Source information:
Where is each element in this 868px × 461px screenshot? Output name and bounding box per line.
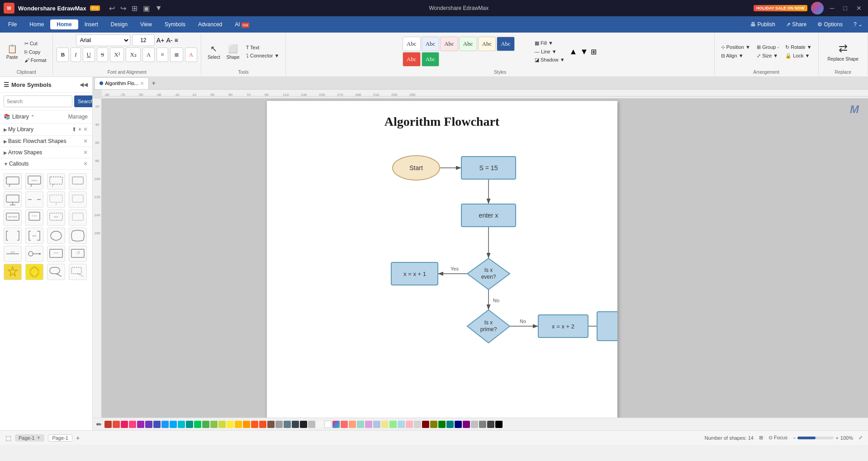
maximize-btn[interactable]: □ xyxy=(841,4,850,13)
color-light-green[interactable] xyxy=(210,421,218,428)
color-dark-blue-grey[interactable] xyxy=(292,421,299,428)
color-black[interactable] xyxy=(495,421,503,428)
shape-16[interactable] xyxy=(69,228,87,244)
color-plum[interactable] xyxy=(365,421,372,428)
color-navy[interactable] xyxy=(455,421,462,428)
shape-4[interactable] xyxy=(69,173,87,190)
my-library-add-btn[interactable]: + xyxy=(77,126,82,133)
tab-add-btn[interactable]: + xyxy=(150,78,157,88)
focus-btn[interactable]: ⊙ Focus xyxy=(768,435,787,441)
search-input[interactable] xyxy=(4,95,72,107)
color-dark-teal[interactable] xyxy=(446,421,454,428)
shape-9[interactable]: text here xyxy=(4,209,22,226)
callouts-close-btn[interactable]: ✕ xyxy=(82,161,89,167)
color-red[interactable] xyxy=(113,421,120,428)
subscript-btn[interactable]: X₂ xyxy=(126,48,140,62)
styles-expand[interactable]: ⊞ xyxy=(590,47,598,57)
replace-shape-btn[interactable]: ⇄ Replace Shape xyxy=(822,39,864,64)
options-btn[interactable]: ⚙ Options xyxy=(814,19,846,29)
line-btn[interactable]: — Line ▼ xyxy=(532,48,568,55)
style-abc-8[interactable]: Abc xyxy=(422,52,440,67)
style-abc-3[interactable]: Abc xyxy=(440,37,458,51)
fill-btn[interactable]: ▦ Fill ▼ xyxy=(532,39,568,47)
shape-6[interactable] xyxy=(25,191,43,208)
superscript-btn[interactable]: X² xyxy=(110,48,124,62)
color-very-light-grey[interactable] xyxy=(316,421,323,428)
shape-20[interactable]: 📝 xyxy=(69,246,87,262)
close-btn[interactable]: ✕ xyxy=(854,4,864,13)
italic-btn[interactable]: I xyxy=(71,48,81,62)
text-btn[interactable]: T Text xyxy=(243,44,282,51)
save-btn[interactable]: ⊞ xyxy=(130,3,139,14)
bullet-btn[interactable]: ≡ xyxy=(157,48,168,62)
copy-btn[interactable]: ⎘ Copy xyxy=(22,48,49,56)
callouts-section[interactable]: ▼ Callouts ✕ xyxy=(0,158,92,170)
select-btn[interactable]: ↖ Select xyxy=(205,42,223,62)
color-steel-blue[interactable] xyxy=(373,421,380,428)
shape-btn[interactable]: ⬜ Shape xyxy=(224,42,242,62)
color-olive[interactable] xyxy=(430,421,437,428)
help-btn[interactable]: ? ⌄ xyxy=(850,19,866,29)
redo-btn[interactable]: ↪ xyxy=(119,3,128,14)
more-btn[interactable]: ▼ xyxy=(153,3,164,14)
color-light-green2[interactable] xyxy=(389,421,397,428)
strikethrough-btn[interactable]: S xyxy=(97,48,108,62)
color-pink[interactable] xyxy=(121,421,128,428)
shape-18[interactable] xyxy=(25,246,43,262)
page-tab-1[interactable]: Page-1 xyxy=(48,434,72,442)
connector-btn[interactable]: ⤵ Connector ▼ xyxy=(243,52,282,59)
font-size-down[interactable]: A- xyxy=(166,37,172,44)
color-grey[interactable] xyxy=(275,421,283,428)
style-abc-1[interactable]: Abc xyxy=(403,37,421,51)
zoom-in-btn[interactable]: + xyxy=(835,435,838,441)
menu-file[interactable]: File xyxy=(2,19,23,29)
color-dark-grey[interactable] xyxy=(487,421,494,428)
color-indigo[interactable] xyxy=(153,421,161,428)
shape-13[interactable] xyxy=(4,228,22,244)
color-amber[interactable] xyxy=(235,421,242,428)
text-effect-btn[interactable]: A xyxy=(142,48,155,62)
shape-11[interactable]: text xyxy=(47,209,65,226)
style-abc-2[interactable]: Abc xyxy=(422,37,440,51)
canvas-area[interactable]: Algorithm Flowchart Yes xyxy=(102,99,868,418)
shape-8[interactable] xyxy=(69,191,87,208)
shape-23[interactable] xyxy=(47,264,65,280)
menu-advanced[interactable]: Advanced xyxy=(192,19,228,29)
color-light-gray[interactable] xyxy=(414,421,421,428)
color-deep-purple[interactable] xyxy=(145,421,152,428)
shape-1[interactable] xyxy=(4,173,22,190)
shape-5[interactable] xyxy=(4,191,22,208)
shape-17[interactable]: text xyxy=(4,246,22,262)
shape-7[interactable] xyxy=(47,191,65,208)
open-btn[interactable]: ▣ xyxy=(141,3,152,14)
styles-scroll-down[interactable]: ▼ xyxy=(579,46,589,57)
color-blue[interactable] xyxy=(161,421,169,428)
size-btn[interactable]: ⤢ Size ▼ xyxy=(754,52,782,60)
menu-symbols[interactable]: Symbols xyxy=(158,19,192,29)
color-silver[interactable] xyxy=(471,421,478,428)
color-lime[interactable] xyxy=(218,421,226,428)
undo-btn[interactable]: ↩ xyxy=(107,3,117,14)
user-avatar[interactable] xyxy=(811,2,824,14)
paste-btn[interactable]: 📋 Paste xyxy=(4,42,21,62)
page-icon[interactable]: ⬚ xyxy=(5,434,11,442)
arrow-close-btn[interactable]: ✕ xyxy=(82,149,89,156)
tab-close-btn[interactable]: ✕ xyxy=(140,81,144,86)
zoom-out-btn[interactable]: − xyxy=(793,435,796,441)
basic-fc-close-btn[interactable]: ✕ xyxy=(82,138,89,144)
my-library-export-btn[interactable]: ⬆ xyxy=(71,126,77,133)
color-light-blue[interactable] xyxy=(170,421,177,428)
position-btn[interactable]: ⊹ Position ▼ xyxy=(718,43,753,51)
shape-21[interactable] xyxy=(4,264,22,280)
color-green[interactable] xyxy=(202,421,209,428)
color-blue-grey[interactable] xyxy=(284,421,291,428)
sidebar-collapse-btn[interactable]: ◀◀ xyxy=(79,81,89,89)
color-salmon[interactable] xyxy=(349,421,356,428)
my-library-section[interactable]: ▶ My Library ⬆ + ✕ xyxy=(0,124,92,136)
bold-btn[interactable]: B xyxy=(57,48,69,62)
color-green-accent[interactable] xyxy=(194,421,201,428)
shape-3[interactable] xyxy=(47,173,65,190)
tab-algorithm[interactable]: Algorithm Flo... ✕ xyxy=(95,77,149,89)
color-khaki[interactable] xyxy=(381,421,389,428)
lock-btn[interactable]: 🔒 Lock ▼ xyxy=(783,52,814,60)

Exercise:
Could you write the entries out again exactly, without their pictures?

Answer area:
Where is each element in this 868px × 461px screenshot? Output name and bounding box per line.
maximize-btn[interactable]: □ xyxy=(841,4,850,13)
color-light-green[interactable] xyxy=(210,421,218,428)
color-dark-blue-grey[interactable] xyxy=(292,421,299,428)
color-black[interactable] xyxy=(495,421,503,428)
shape-16[interactable] xyxy=(69,228,87,244)
color-plum[interactable] xyxy=(365,421,372,428)
color-navy[interactable] xyxy=(455,421,462,428)
shape-4[interactable] xyxy=(69,173,87,190)
my-library-add-btn[interactable]: + xyxy=(77,126,82,133)
tab-add-btn[interactable]: + xyxy=(150,78,157,88)
focus-btn[interactable]: ⊙ Focus xyxy=(768,435,787,441)
search-input[interactable] xyxy=(4,95,72,107)
color-dark-teal[interactable] xyxy=(446,421,454,428)
shape-9[interactable]: text here xyxy=(4,209,22,226)
callouts-close-btn[interactable]: ✕ xyxy=(82,161,89,167)
color-red[interactable] xyxy=(113,421,120,428)
subscript-btn[interactable]: X₂ xyxy=(126,48,140,62)
styles-expand[interactable]: ⊞ xyxy=(590,47,598,57)
replace-shape-btn[interactable]: ⇄ Replace Shape xyxy=(822,39,864,64)
options-btn[interactable]: ⚙ Options xyxy=(814,19,846,29)
line-btn[interactable]: — Line ▼ xyxy=(532,48,568,55)
style-abc-8[interactable]: Abc xyxy=(422,52,440,67)
style-abc-3[interactable]: Abc xyxy=(440,37,458,51)
fill-btn[interactable]: ▦ Fill ▼ xyxy=(532,39,568,47)
shape-6[interactable] xyxy=(25,191,43,208)
superscript-btn[interactable]: X² xyxy=(110,48,124,62)
color-very-light-grey[interactable] xyxy=(316,421,323,428)
shape-20[interactable]: 📝 xyxy=(69,246,87,262)
close-btn[interactable]: ✕ xyxy=(854,4,864,13)
italic-btn[interactable]: I xyxy=(71,48,81,62)
text-btn[interactable]: T Text xyxy=(243,44,282,51)
save-btn[interactable]: ⊞ xyxy=(130,3,139,14)
bullet-btn[interactable]: ≡ xyxy=(157,48,168,62)
copy-btn[interactable]: ⎘ Copy xyxy=(22,48,49,56)
callouts-section[interactable]: ▼ Callouts ✕ xyxy=(0,158,92,170)
select-btn[interactable]: ↖ Select xyxy=(205,42,223,62)
color-steel-blue[interactable] xyxy=(373,421,380,428)
shape-btn[interactable]: ⬜ Shape xyxy=(224,42,242,62)
color-olive[interactable] xyxy=(430,421,437,428)
help-btn[interactable]: ? ⌄ xyxy=(850,19,866,29)
redo-btn[interactable]: ↪ xyxy=(119,3,128,14)
more-btn[interactable]: ▼ xyxy=(153,3,164,14)
color-light-green2[interactable] xyxy=(389,421,397,428)
strikethrough-btn[interactable]: S xyxy=(97,48,108,62)
color-pink[interactable] xyxy=(121,421,128,428)
shape-18[interactable] xyxy=(25,246,43,262)
page-tab-1[interactable]: Page-1 xyxy=(48,434,72,442)
connector-btn[interactable]: ⤵ Connector ▼ xyxy=(243,52,282,59)
font-size-down[interactable]: A- xyxy=(166,37,172,44)
color-grey[interactable] xyxy=(275,421,283,428)
style-abc-1[interactable]: Abc xyxy=(403,37,421,51)
zoom-in-btn[interactable]: + xyxy=(835,435,838,441)
menu-file[interactable]: File xyxy=(2,19,23,29)
color-dark-grey[interactable] xyxy=(487,421,494,428)
color-indigo[interactable] xyxy=(153,421,161,428)
shape-13[interactable] xyxy=(4,228,22,244)
color-amber[interactable] xyxy=(235,421,242,428)
text-effect-btn[interactable]: A xyxy=(142,48,155,62)
shape-11[interactable]: text xyxy=(47,209,65,226)
style-abc-2[interactable]: Abc xyxy=(422,37,440,51)
canvas-area[interactable]: Algorithm Flowchart Yes xyxy=(102,99,868,418)
shape-8[interactable] xyxy=(69,191,87,208)
shape-23[interactable] xyxy=(47,264,65,280)
menu-advanced[interactable]: Advanced xyxy=(192,19,228,29)
color-light-gray[interactable] xyxy=(414,421,421,428)
color-deep-purple[interactable] xyxy=(145,421,152,428)
shape-1[interactable] xyxy=(4,173,22,190)
shape-5[interactable] xyxy=(4,191,22,208)
shape-17[interactable]: text xyxy=(4,246,22,262)
shape-7[interactable] xyxy=(47,191,65,208)
open-btn[interactable]: ▣ xyxy=(141,3,152,14)
styles-scroll-down[interactable]: ▼ xyxy=(579,46,589,57)
color-blue[interactable] xyxy=(161,421,169,428)
size-btn[interactable]: ⤢ Size ▼ xyxy=(754,52,782,60)
menu-symbols[interactable]: Symbols xyxy=(158,19,192,29)
color-silver[interactable] xyxy=(471,421,478,428)
color-lime[interactable] xyxy=(218,421,226,428)
undo-btn[interactable]: ↩ xyxy=(107,3,117,14)
user-avatar[interactable] xyxy=(811,2,824,14)
paste-btn[interactable]: 📋 Paste xyxy=(4,42,21,62)
page-icon[interactable]: ⬚ xyxy=(5,434,11,442)
arrow-close-btn[interactable]: ✕ xyxy=(82,149,89,156)
tab-close-btn[interactable]: ✕ xyxy=(140,81,144,86)
zoom-out-btn[interactable]: − xyxy=(793,435,796,441)
basic-fc-close-btn[interactable]: ✕ xyxy=(82,138,89,144)
my-library-export-btn[interactable]: ⬆ xyxy=(71,126,77,133)
color-light-blue[interactable] xyxy=(170,421,177,428)
position-btn[interactable]: ⊹ Position ▼ xyxy=(718,43,753,51)
shape-21[interactable] xyxy=(4,264,22,280)
color-green[interactable] xyxy=(202,421,209,428)
color-blue-grey[interactable] xyxy=(284,421,291,428)
sidebar-collapse-btn[interactable]: ◀◀ xyxy=(79,81,89,89)
color-salmon[interactable] xyxy=(349,421,356,428)
my-library-section[interactable]: ▶ My Library ⬆ + ✕ xyxy=(0,124,92,136)
bold-btn[interactable]: B xyxy=(57,48,69,62)
color-green-accent[interactable] xyxy=(194,421,201,428)
shape-3[interactable] xyxy=(47,173,65,190)
tab-algorithm[interactable]: Algorithm Flo... ✕ xyxy=(95,77,149,89)
color-khaki[interactable] xyxy=(381,421,389,428)
lock-btn[interactable]: 🔒 Lock ▼ xyxy=(783,52,814,60)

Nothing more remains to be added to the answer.